Exercise directions ▸
Going from the top of the data below, give again each line through the one containing "[ハンニバル・バルカ 歴史人物Tシャツ120の詳細ページへ] (204, 501)", both ends kept.

(Pixel coordinate grounding data)
※ ※ ※
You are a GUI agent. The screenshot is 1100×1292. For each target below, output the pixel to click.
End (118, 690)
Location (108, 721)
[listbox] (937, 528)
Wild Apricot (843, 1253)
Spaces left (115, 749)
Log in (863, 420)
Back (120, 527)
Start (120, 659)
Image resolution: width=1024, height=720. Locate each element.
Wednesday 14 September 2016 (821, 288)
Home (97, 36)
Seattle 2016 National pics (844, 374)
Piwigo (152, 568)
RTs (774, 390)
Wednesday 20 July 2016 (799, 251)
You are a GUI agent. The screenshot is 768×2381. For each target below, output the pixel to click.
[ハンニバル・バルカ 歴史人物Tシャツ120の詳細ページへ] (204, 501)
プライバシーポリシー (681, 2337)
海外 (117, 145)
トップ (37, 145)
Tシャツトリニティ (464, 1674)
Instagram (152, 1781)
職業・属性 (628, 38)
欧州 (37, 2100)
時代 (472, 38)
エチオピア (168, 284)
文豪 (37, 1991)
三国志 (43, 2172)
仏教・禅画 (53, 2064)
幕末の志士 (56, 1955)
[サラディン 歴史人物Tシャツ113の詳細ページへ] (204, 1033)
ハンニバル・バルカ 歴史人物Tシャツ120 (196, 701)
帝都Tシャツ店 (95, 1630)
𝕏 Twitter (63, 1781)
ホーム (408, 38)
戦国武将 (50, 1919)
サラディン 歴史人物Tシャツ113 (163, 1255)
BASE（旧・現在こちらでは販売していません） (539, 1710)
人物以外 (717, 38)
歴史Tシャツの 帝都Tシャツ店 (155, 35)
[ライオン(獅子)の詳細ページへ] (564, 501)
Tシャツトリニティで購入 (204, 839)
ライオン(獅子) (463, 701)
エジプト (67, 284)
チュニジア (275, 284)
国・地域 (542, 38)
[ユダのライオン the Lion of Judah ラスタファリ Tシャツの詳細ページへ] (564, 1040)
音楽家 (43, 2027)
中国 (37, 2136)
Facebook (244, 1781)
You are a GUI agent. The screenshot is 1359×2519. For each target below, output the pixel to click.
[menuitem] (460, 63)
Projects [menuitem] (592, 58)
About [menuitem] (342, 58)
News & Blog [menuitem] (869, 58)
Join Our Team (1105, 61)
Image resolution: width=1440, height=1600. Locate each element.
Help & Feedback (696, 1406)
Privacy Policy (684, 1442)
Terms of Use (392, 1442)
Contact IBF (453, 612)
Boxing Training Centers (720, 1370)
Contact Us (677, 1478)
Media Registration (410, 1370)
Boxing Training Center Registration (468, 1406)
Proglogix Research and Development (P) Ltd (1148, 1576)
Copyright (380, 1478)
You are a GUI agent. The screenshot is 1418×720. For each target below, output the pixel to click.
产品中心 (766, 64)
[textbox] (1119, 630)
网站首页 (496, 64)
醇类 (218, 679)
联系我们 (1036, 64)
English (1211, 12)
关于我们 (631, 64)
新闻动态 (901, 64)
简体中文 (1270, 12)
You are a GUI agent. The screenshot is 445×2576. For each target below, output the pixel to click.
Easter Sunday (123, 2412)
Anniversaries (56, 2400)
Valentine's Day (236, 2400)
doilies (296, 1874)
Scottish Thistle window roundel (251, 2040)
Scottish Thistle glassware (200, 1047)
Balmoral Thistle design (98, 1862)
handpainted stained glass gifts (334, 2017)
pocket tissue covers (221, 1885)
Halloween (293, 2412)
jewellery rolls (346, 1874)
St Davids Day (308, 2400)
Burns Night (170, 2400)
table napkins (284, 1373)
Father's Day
※ ※ ※
Task response ▸
You are a GUI agent. The screenshot is 1100×1292. For each target below, output the pixel to click.
End (118, 690)
Location (108, 721)
[listbox] (937, 528)
Wild Apricot (843, 1253)
Spaces left (115, 749)
Log in (863, 420)
Back (120, 527)
Start (120, 659)
Image resolution: width=1024, height=720. Locate each element.
Wednesday 14 September 2016 (821, 288)
Home (97, 36)
Seattle 2016 National pics (844, 374)
Piwigo (152, 568)
RTs (774, 390)
Wednesday 20 July 2016 (799, 251)
You are a GUI agent. The screenshot is 768×2381. For each target below, output the pixel to click.
[ハンニバル・バルカ 歴史人物Tシャツ120の詳細ページへ] (204, 501)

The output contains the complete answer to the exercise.